Of course, there are many ways of quickly accessing projects. Here’s a few ideas:

7. Use snippets, completion and generators when possible

TextMate has loads of snippets. You can access them by typing a phrase then pressing tab. For example, deft[tab] creates the outline for a unit test case. To search TextMate snippets (or any of the keyboard shortcuts I've detailed here), press ctrl-cmd-t to bring up the select bundle item menu. This can also be found by clicking on the Bundles menu.

Also, don’t forget to make the most of Rails generators. Run script/generate to see what's available.

8. Master your text editor – collect books, articles, blog posts

O’Reilly’s Vim books helped me get to grips with Vim, I used to carry The vi Editor Pocket Reference around in my early days at university and my first job. Searching through Vim's plugins can yield some useful finds, and there’s even a Vim tips wiki.

TextMate's manual and Wiki are both great resources.

Another resource I can fully endorse is Peep Code. The TextMate for Rails 2 screencast is detailed and thorough, and comes complete with an indispensable cheatsheet PDF.

9. Learn how to extend your text editor

Vim’s macros can take a bit of getting used to, but this article should set you straight: More Vim: Save Time With Macros. TextMate is a bit easier, but the power of TextMate’s extensibility lies in the Bundle Editor (found in: Bundles, Bundle Editor, Show Bundle Editor.)

Many of TextMate’s bundles are shell scripts or even ruby scripts, and there’s a TextMate ruby library for integrating with the GUI. You can also create your own snippets, which can be useful for quickly writing our your company’s boilerplate file headers. The TextMate manual entry on bundles is pretty in–depth.

10. Code navigation

Some of these features require RubyAMP.

  • cmd-t lets you quickly search and switch files
  • shift-cmd-f is Find in Project
  • shift-cmd-m skips to a method definition
  • cmd-ctrl-alt-f greps through the project, and is usually faster than Find in Project
  • cmd-alt-down arrow switches from an action to a view or model to unit test
  • shift-cmd-alt-down arrow brings up the Go To menu
  • cmd-shift-t displays the symbol navigator

rails.vim has loads of equivalents, which uses :A (alternate) and :R (related) for easy jumping between files.

Bonus Stage: Workflow–dependent desktops

If you’ve got Mac OS Leopard or Linux you’ve probably tried out workspaces. Why not set up a work–friendly space, with terminals, editors, and everything else all set up so you can access them easily?
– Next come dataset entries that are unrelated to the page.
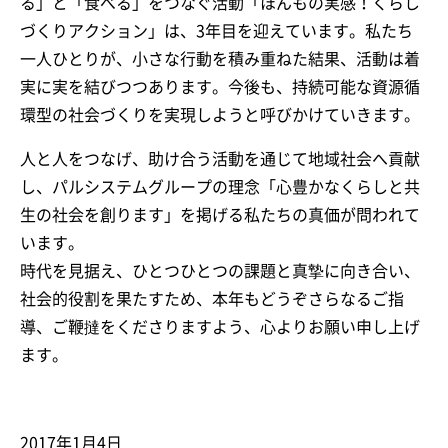
る」と「食べる」をつなぐ活動「ほんもの実感！くらし
づくりアクション」は、3年目を迎えています。私たち
一人ひとりが、小さな行動を積み重ねた結果、活動は着
実に実を結びつつあります。今後も、持続可能な資源循
環型の社会づくりを実現しようと呼びかけていきます。
人と人をつなげ、助け合う活動を通じて地域社会へ貢献
し、パルシステムグループの理念「心豊かなくらしと共
生の社会を創ります」を掲げる私たちの真価が問われて
います。
時代を見据え、ひとつひとつの課題と真摯に向き合い、
社会的役割を果たすため、本年もどうぞさらなるご指
導、ご鞭撻をくださりますよう、心よりお願い申し上げ
ます。
2017年1月4日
Here are a few more ideas:

  • Use Mac OS’s Automator. Leopard introduced macro–like functionality, so creating workflows is even easier
  • Make the most of Quicklook in Mac OS
  • Try using some widgets: Dashboard

Super–Secret Bonus Stage: Stop working

Play more videogames. You can use the excuse that you’re researching their interfaces for ideas, it’s the perfect crime!